Ce rapport, rendu public mardi par Animal Rights Africa, un lobby international pour la défense des animaux, indique que le braconnage des éléphants est largement répandu dans la plus grande réserve animalière de la Tanzanie, Selous, frontalière avec le Mozambique au sud.
"En ce moment, la Tanzanie est au centre du massacre international pour l'ivoire", dénonce le rapport, qui évoque la possibilité d'un débat houleux avant et pendant la Conférence de Doha du 13 au 25 mars.
La Tanzanie et la Zambie ont préparé des propositions pour le passage de leurs populations d'éléphants de l'Annexe I à l'Annexe II de la liste des espèces menacées, dans le cadre de laquelle un commerce limité de certaines espèces est autorisé dans le cadre des règlements de la CITES.
L'Annexe I est un catalogue des espèces désignées comme menacées d'extinction, dont le commerce est interdit, tandis qu'à l'Annexe II, un commerce limité des espèces concernées est autorisé dans des circonstances particulières.

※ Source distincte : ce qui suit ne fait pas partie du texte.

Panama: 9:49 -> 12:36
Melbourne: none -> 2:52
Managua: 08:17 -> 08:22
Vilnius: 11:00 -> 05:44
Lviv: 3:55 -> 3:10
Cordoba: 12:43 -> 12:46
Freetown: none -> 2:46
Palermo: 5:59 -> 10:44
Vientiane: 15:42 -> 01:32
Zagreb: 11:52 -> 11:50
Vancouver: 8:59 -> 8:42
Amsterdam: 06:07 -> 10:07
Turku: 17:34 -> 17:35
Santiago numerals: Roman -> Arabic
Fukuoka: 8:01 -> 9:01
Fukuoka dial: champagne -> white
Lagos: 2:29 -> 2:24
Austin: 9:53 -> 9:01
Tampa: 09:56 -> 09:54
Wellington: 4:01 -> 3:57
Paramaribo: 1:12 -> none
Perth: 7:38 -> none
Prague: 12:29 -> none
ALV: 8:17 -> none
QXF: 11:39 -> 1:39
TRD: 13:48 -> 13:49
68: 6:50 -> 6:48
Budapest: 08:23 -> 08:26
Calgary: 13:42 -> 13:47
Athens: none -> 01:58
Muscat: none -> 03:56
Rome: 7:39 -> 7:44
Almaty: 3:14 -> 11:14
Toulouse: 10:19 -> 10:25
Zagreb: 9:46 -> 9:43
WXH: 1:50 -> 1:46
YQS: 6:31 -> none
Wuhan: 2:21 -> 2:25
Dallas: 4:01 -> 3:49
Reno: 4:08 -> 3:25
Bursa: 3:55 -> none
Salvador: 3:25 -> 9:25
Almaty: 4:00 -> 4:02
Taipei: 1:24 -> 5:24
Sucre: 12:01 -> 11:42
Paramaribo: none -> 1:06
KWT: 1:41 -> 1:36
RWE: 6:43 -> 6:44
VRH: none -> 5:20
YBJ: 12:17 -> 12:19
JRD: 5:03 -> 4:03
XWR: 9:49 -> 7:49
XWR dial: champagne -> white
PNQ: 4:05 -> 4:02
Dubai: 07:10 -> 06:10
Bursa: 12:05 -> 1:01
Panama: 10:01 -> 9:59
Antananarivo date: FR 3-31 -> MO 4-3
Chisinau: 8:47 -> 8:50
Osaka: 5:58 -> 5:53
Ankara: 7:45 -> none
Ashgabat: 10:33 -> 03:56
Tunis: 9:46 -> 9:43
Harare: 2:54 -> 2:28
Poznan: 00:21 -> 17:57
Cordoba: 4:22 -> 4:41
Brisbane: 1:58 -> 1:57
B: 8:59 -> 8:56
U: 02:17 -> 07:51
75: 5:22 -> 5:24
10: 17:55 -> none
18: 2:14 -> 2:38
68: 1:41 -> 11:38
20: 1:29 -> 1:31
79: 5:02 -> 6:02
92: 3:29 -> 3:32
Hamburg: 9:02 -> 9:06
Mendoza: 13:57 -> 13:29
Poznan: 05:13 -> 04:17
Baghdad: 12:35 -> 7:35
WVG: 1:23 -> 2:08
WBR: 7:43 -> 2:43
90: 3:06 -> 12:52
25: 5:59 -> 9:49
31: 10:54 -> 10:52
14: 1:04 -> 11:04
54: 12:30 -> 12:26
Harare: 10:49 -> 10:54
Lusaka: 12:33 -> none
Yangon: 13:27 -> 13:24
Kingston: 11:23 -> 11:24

Ces deux aires de répartition des éléphants veulent être autorisées à s'échanger approximativement 120 tonnes d'ivoire par an (comparé à 113 tonnes actuellement), en plus de se livrer au commerce de diverses espèces d'animaux vivants.
Le rapport souligne que le "niveau actuel du braconnage pour le trafic de l'ivoire est déjà dévastateur et anéantit les populations d'éléphants à travers l'Afrique".
L'ARA craint que si les nouvelles propositions de la Tanzanie et de la Zambie sont acceptées, cela va aggraver le massacre des pachidermes.
"Les ventes d'ivoire vont encourager le braconnage et toute autorisation d'un commerce, même avec des ventes intermittentes, va contribuer à occulter le trafic et la mauvaise gouvernance tant dans les pays acheteurs que vendeurs", explique le rapport.
Les pays qui soutiennent la Tanzanie et la Zambie sont ceux du bloc commercial de la Communauté de développement de l'Afrique australe (SADC), la Namibie et l'Afrique du Sud ayant déjà appuyé leurs propositions de vendre de l'ivoire au Japon et à la Chine.
Six pays africains, le Ghana, le Kenya, le Liberia, le Mali, la Sierra Leone et la République du Congo, ont proposé un nouvel accord afin qu'il n'y ait pas de propositions de commerce de l'ivoire pendant 20 ans d'aucun pays africain.